**The task**
Ignore the pictures in the data below and set down exactly the lines from its first line through the line containing "vader (524, 556)".

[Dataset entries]

--- START ---

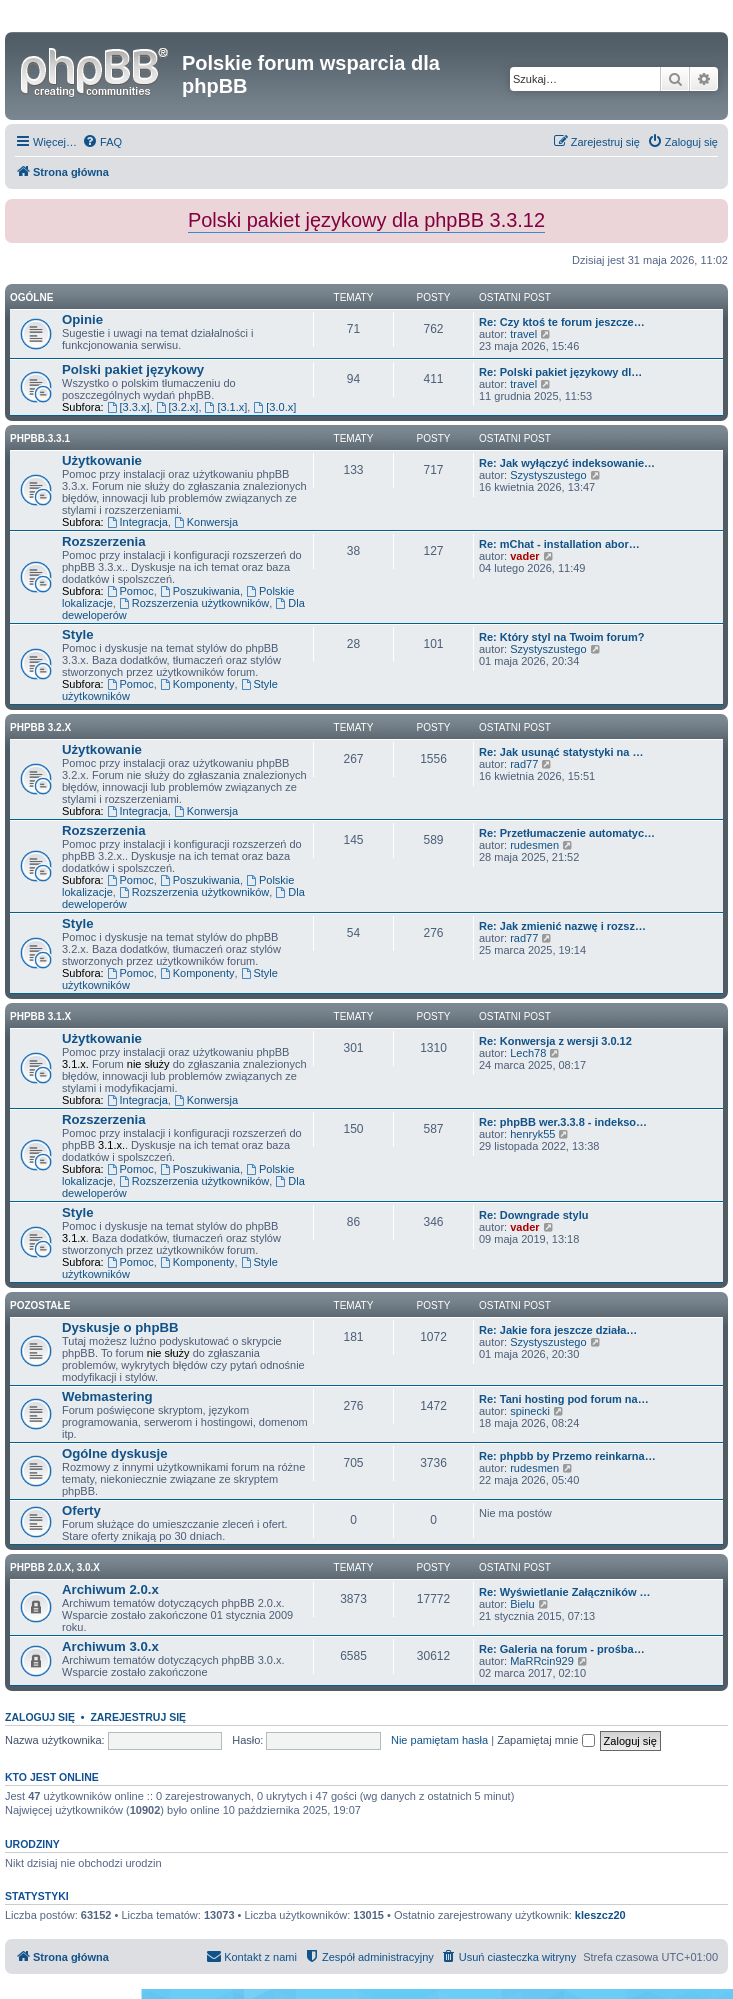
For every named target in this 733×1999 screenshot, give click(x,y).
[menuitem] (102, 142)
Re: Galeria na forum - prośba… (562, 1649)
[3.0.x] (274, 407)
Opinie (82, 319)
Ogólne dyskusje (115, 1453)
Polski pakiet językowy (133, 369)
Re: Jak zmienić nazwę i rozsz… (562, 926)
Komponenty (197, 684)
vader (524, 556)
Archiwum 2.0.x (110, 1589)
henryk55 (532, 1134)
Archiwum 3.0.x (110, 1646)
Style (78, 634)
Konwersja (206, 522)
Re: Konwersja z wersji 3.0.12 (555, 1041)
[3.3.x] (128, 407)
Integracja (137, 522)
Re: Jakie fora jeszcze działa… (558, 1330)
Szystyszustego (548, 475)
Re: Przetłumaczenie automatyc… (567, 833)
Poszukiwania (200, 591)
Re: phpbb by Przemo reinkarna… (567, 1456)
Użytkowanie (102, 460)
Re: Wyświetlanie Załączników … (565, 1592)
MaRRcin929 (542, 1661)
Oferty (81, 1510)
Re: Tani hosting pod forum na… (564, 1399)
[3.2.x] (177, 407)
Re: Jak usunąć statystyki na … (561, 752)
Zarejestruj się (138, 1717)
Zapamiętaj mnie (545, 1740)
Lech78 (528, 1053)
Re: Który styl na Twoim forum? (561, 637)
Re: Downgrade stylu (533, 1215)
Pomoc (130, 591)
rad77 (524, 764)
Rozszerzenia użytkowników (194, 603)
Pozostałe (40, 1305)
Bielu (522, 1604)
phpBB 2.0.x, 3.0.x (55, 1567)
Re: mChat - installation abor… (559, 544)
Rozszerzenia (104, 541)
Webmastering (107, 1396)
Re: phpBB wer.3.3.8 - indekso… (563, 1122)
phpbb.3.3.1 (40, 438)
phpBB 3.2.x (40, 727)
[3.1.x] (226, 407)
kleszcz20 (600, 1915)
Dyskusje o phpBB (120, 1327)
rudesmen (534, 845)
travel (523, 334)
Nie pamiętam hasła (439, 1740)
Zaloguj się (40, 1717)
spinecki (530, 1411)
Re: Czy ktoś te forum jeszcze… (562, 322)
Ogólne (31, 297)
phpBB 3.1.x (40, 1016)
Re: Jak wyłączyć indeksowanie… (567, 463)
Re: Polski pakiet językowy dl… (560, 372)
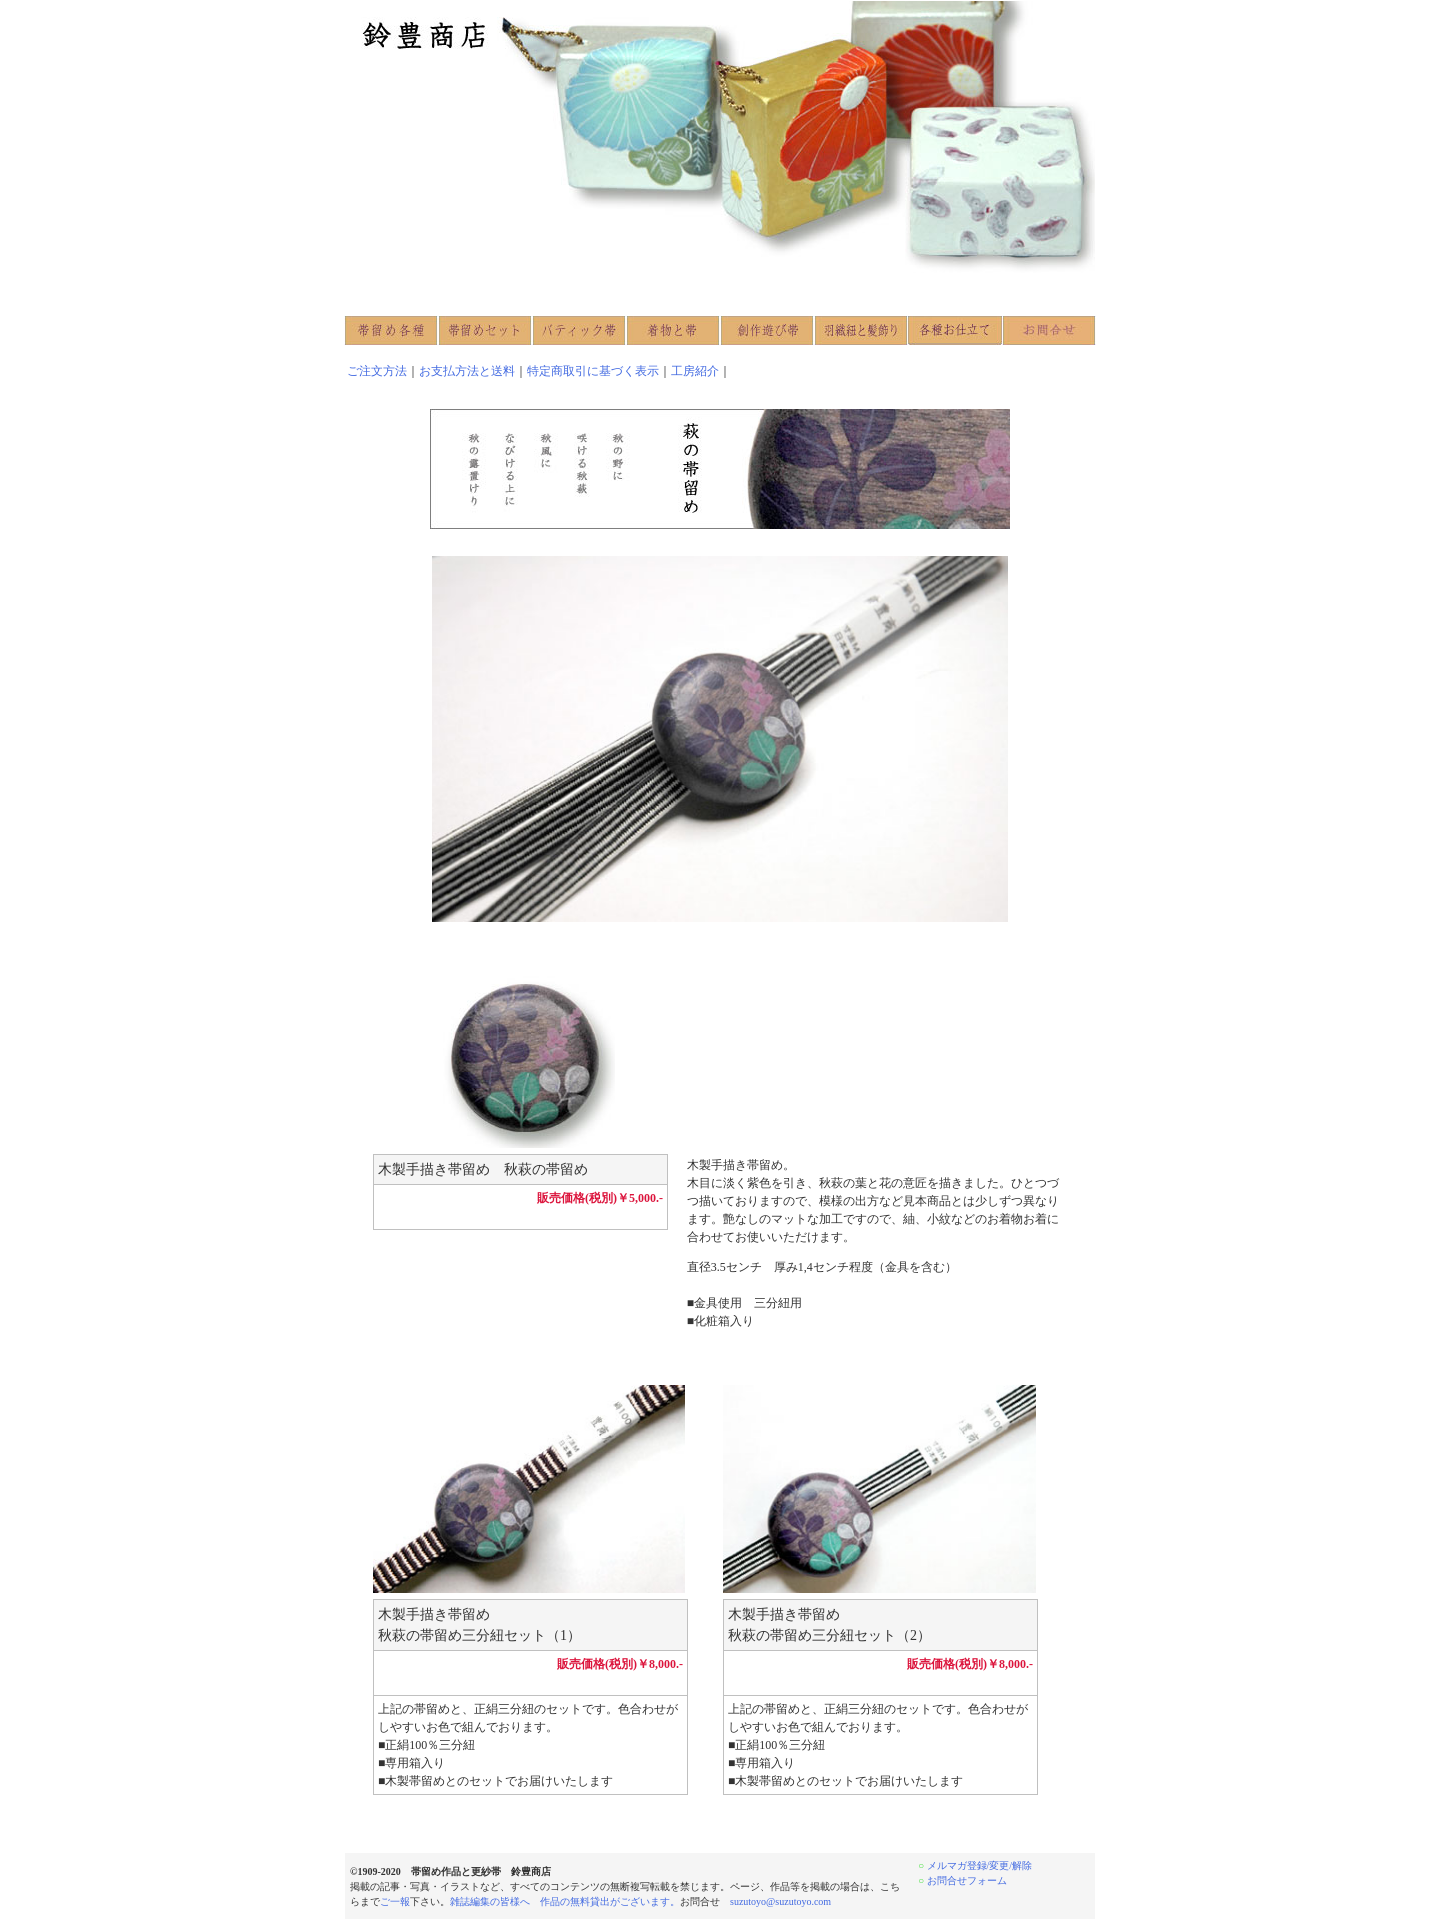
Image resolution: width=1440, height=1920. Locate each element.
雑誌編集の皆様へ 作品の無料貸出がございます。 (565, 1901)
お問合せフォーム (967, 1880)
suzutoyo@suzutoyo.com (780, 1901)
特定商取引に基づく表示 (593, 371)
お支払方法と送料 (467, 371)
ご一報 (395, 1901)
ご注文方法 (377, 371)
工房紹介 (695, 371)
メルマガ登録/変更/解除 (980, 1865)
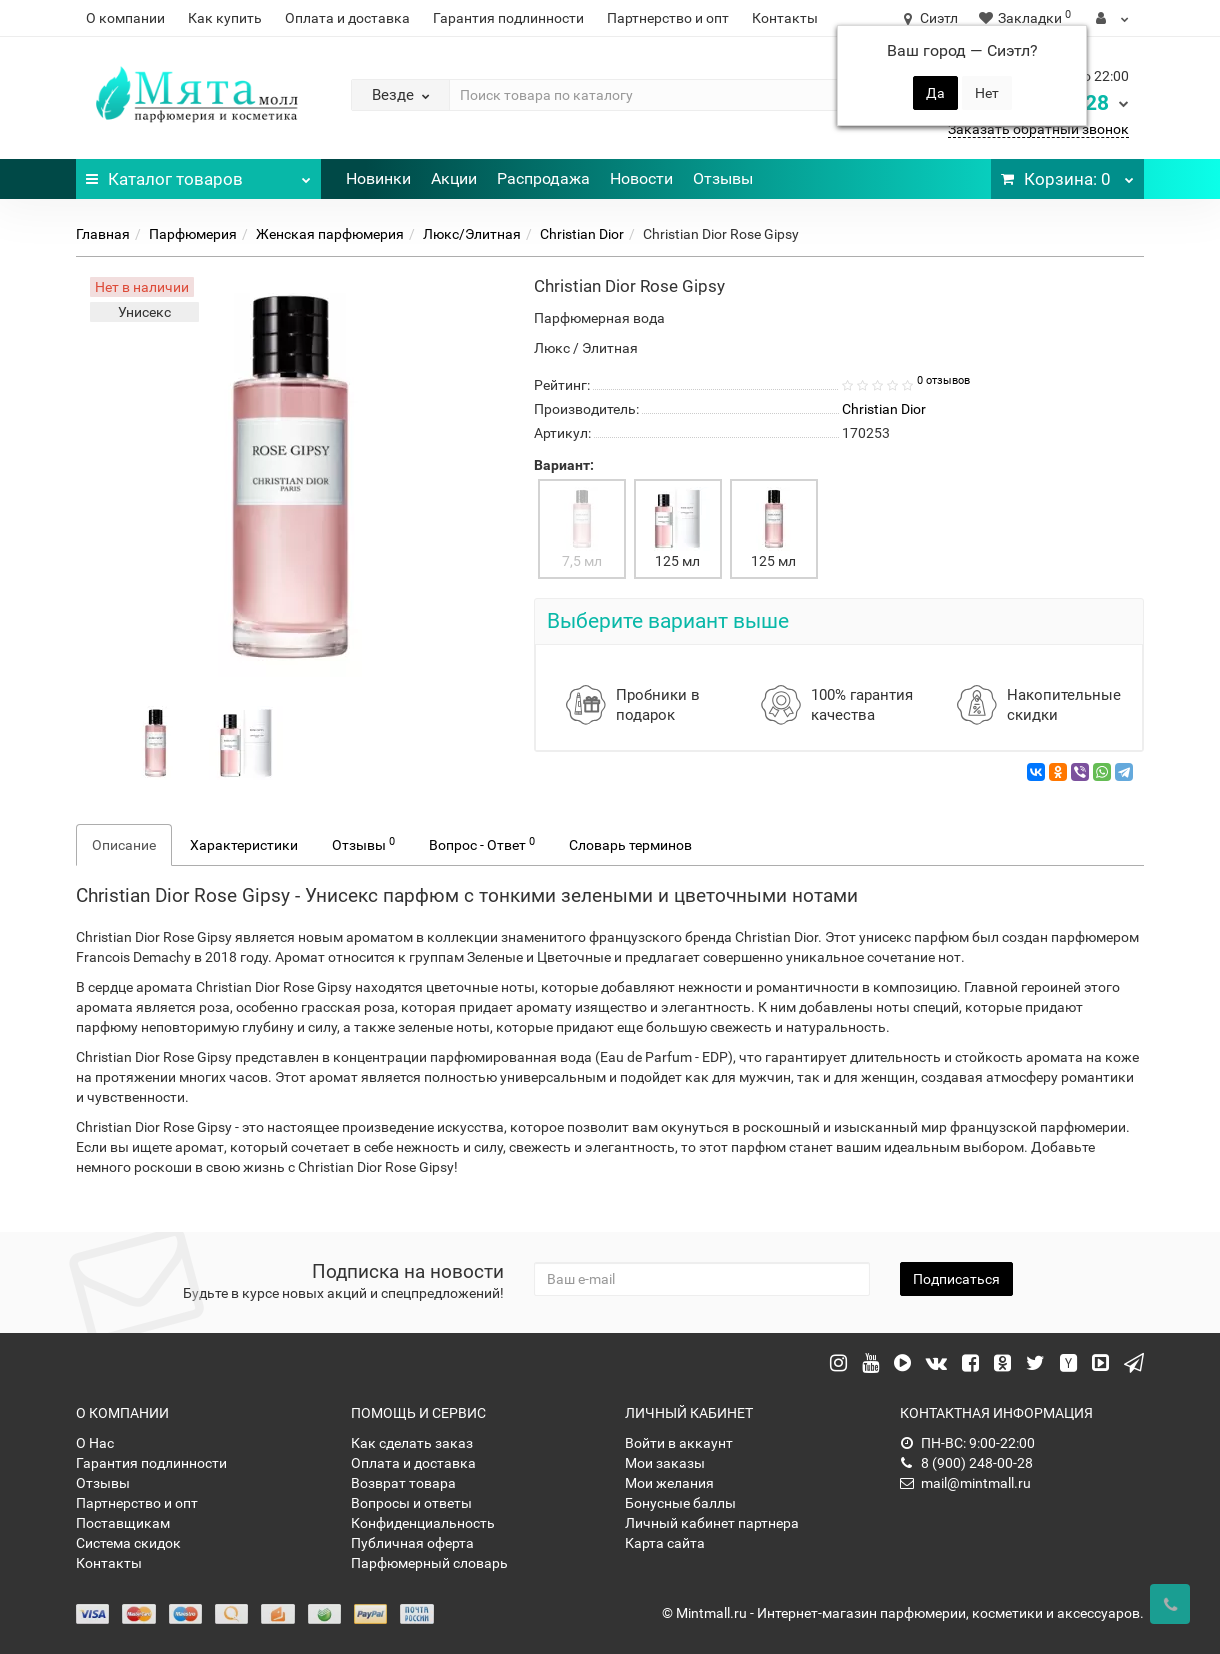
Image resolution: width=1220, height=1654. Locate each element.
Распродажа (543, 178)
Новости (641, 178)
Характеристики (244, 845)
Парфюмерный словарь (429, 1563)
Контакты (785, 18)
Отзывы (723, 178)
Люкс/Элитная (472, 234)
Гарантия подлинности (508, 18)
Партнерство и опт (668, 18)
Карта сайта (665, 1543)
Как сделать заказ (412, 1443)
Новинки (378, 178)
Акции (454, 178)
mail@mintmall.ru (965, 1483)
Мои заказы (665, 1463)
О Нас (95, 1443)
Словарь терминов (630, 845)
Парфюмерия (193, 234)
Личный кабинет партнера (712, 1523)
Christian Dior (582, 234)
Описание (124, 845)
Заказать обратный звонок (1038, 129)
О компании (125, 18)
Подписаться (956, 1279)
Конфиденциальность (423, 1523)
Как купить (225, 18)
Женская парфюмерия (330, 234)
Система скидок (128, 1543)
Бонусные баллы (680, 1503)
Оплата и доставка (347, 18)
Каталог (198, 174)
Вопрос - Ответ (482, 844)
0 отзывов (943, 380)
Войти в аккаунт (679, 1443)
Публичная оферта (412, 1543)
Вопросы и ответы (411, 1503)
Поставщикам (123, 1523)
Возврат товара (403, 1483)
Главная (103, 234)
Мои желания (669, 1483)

--- END ---

**Expected answer**
For every named target in this 733×1999 screenshot, give click(x,y).
[menuitem] (102, 142)
Re: Galeria na forum - prośba… (562, 1649)
[3.0.x] (274, 407)
Opinie (82, 319)
Ogólne dyskusje (115, 1453)
Polski pakiet językowy (133, 369)
Re: Jak zmienić nazwę i rozsz… (562, 926)
Komponenty (197, 684)
vader (524, 556)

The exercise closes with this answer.